═══ Extracted records ═══

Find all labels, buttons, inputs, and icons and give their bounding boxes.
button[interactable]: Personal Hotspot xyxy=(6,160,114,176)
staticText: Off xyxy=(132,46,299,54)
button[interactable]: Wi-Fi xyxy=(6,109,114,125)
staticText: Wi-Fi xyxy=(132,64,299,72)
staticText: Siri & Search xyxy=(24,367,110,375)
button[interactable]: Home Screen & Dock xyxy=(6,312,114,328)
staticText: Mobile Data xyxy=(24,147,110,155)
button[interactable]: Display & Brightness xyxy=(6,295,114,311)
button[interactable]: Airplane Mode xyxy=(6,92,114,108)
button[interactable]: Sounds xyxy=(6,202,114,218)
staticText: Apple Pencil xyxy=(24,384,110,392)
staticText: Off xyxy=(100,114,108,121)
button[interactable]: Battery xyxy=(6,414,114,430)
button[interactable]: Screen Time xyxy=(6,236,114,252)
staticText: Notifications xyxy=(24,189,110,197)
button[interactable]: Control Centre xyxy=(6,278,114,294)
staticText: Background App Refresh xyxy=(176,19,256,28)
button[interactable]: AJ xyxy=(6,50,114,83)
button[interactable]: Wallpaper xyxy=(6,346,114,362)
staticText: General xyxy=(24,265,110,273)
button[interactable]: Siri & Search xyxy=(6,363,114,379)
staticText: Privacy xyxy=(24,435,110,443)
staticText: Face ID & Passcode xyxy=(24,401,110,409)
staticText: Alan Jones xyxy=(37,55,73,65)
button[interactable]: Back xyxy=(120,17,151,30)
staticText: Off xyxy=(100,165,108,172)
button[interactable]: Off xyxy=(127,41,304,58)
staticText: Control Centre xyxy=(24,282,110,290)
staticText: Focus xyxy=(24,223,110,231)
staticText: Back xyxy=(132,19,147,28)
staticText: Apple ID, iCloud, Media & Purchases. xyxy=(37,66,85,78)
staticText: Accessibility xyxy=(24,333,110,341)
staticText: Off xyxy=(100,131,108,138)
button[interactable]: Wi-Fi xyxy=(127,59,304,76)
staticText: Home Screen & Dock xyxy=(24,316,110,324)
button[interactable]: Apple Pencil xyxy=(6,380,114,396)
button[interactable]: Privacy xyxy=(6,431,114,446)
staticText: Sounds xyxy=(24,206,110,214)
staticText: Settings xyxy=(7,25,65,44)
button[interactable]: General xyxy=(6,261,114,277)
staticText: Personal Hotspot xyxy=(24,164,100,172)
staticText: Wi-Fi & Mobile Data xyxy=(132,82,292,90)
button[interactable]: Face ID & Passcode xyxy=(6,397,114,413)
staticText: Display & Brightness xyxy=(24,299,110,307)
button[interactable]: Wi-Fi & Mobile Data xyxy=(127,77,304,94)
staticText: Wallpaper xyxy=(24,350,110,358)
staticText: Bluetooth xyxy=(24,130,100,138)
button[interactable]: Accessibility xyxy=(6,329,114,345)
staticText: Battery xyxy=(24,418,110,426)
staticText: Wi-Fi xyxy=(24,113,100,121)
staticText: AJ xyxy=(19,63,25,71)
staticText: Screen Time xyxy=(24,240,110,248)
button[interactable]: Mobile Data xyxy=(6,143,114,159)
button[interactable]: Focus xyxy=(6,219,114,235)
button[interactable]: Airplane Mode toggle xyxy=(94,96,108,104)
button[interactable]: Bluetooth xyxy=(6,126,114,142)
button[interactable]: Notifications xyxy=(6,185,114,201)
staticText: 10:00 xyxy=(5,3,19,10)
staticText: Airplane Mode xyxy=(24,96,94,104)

═══
═══ Extracted records ═══

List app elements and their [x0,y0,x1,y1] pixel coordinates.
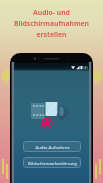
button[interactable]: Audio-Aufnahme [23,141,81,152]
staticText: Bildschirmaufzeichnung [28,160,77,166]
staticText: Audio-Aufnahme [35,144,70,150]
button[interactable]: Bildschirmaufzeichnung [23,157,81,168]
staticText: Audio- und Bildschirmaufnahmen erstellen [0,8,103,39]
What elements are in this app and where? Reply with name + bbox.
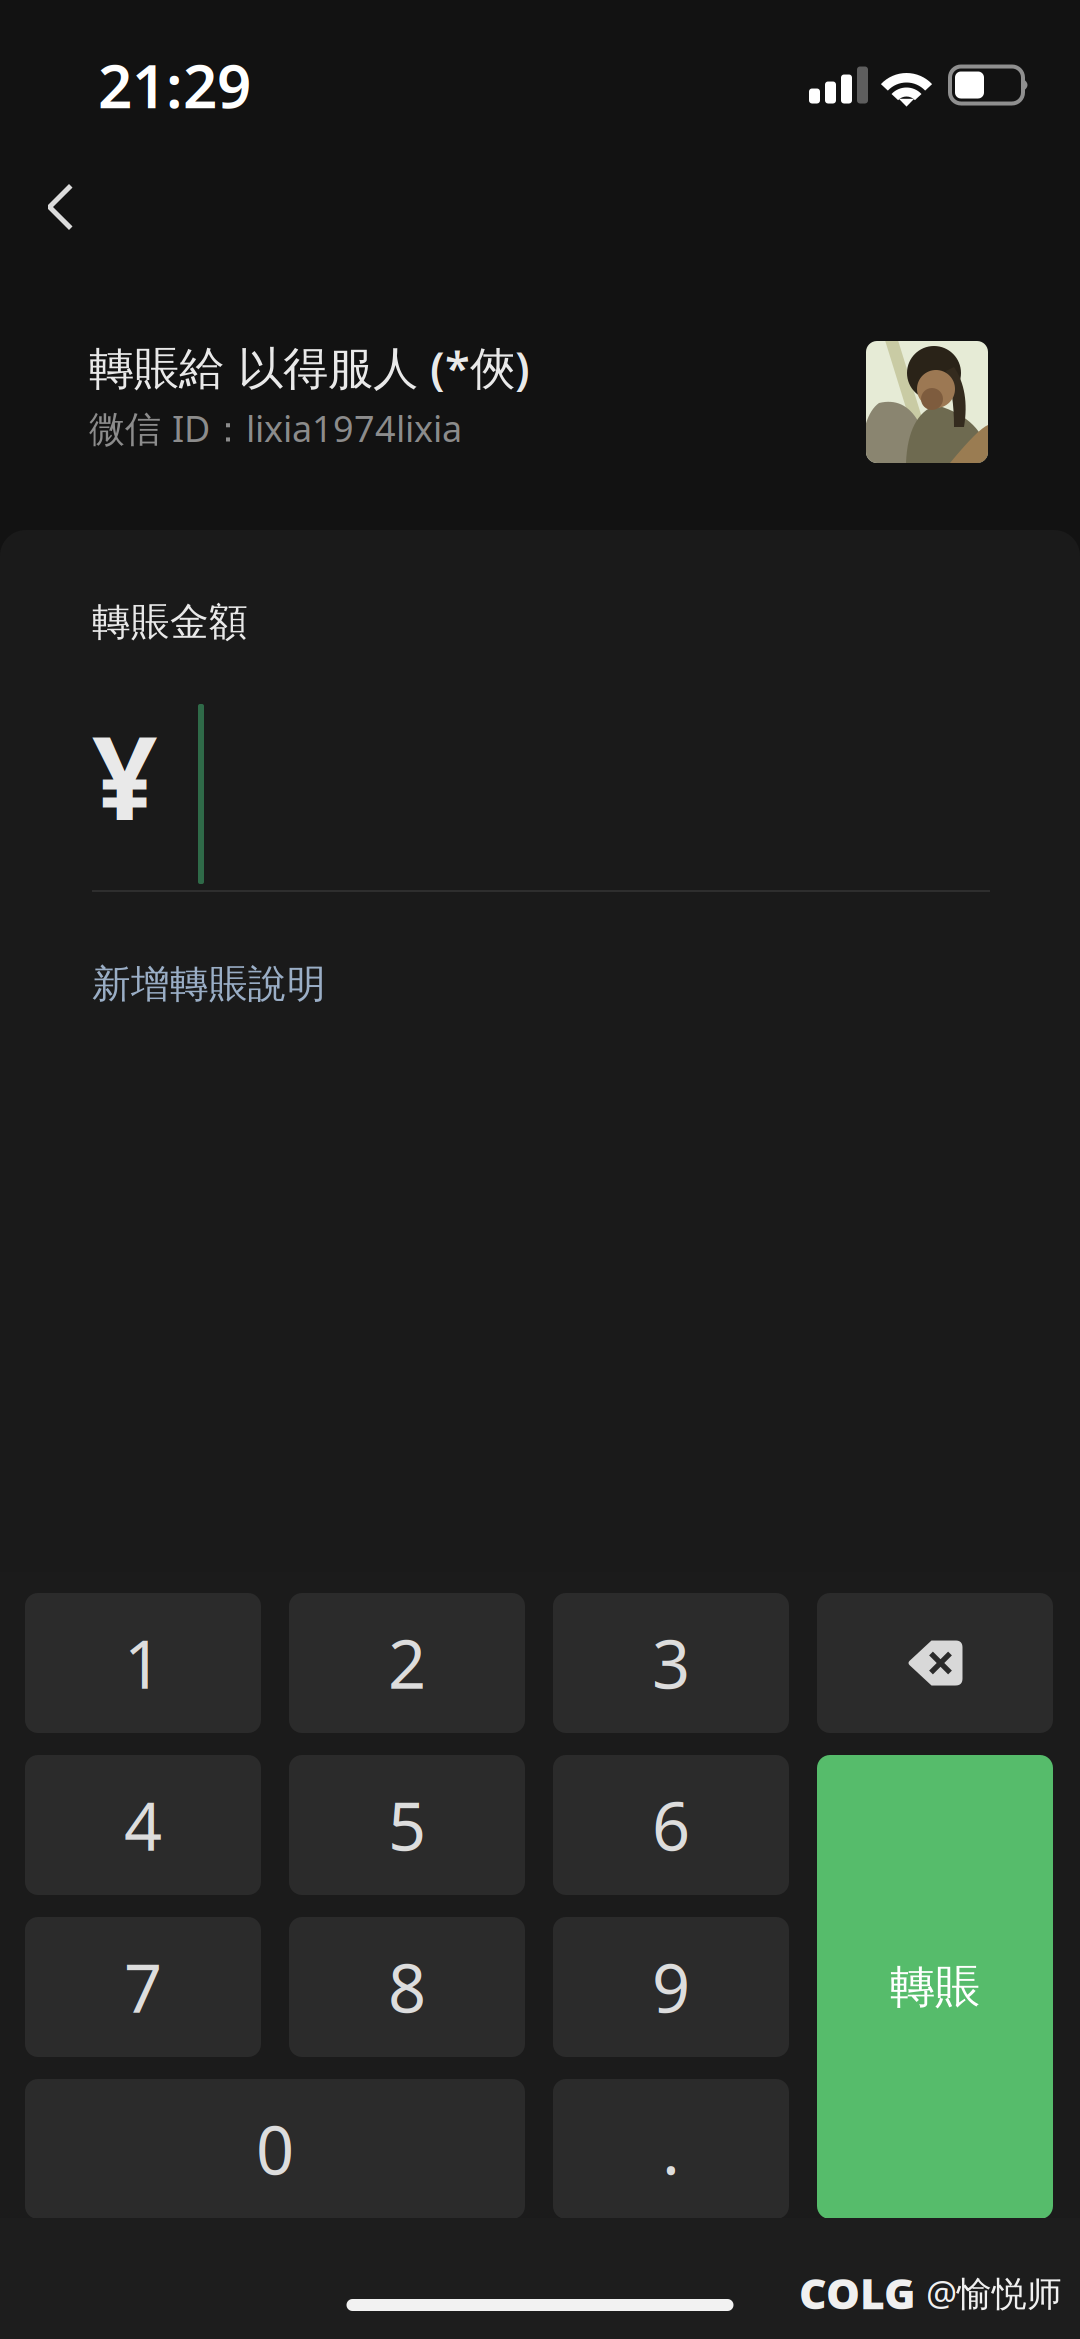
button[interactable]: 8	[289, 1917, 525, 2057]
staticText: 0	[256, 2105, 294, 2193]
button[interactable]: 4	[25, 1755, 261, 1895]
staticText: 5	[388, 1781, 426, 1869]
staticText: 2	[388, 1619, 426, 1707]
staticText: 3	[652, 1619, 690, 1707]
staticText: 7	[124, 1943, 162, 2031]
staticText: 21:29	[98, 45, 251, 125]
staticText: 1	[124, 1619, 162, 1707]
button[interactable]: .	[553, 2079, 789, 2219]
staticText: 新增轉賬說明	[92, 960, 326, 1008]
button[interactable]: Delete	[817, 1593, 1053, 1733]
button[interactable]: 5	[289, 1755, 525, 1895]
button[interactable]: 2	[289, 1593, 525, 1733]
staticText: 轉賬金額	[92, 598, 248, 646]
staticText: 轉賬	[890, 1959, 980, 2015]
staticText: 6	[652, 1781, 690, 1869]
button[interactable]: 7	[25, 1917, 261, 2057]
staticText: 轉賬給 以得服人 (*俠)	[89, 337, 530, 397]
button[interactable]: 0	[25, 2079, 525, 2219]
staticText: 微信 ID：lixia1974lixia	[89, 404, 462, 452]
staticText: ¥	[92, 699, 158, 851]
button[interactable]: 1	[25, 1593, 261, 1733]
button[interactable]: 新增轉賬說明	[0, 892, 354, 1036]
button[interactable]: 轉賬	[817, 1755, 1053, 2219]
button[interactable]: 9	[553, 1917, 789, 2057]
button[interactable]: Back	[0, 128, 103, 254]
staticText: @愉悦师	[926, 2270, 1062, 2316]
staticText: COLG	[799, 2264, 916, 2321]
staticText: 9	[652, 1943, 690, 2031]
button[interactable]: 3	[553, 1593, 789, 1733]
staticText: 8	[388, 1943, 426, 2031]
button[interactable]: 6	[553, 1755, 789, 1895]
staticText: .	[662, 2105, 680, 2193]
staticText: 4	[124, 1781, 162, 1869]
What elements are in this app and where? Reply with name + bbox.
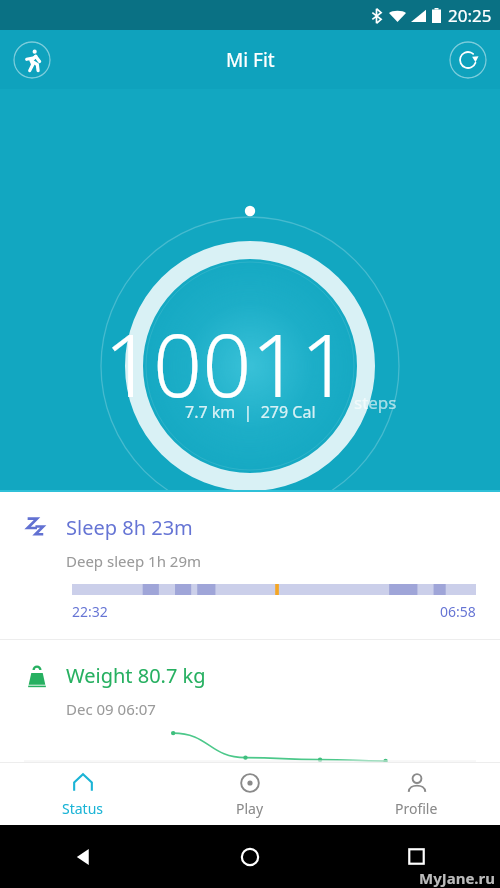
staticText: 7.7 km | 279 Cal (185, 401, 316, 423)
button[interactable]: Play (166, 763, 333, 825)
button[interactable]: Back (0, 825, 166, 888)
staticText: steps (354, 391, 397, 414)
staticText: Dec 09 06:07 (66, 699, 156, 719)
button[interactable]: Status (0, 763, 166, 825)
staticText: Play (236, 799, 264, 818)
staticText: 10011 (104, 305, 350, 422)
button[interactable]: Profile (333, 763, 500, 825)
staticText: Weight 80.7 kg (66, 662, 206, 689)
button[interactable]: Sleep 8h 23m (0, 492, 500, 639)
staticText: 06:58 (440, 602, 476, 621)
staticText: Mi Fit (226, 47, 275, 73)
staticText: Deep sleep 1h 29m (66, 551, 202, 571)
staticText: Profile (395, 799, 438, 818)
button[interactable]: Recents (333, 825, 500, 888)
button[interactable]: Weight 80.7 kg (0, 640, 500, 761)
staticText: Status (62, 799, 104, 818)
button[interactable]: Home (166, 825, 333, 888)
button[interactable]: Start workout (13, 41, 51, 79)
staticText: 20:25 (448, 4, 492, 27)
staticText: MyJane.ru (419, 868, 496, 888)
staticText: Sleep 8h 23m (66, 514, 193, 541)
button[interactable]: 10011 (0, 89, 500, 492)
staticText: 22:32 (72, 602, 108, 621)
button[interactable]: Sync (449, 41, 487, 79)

═══

[Your instructions]
Each line above that contains the word "Dock" should be returned.

[Response to the task]
button[interactable]: Home Screen & Dock xyxy=(6,312,114,328)
staticText: Home Screen & Dock xyxy=(24,316,110,324)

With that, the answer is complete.